**GOAL OF THE EXERCISE**
Instruction for the data below: set down exactly the lines from the line with "right iliac artery?" to the line with "Return results in", inclusive, and no others.
---------------
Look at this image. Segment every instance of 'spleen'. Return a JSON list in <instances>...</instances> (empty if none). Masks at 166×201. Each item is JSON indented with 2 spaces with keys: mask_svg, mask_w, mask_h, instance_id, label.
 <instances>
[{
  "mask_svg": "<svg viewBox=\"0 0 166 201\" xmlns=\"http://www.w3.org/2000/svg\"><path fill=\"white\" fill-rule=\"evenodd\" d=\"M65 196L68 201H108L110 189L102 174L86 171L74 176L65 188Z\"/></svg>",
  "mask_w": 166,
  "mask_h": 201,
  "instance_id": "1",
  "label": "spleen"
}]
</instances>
---------------
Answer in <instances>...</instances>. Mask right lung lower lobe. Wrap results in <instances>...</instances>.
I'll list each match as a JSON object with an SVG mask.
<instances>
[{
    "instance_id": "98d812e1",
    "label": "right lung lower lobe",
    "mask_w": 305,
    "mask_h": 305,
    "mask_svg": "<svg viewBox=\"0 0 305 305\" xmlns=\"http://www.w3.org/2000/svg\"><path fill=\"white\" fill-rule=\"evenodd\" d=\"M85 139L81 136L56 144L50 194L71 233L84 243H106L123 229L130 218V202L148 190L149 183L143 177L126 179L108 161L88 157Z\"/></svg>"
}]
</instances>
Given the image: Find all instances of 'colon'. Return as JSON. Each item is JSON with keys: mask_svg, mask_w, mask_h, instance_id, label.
---------------
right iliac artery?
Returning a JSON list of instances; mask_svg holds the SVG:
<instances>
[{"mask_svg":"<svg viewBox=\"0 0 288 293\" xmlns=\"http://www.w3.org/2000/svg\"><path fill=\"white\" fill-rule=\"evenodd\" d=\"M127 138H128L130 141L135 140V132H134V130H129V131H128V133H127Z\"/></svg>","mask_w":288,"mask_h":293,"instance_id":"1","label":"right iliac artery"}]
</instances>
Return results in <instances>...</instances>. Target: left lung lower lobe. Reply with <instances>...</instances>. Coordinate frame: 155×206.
---------------
**EXERCISE SOLUTION**
right iliac artery?
Returning a JSON list of instances; mask_svg holds the SVG:
<instances>
[{"mask_svg":"<svg viewBox=\"0 0 288 293\" xmlns=\"http://www.w3.org/2000/svg\"><path fill=\"white\" fill-rule=\"evenodd\" d=\"M127 138H128L130 141L135 140V132H134V130H129V131H128V133H127Z\"/></svg>","mask_w":288,"mask_h":293,"instance_id":"1","label":"right iliac artery"}]
</instances>
Return results in <instances>...</instances>. Target: left lung lower lobe. Reply with <instances>...</instances>. Coordinate frame: 155×206.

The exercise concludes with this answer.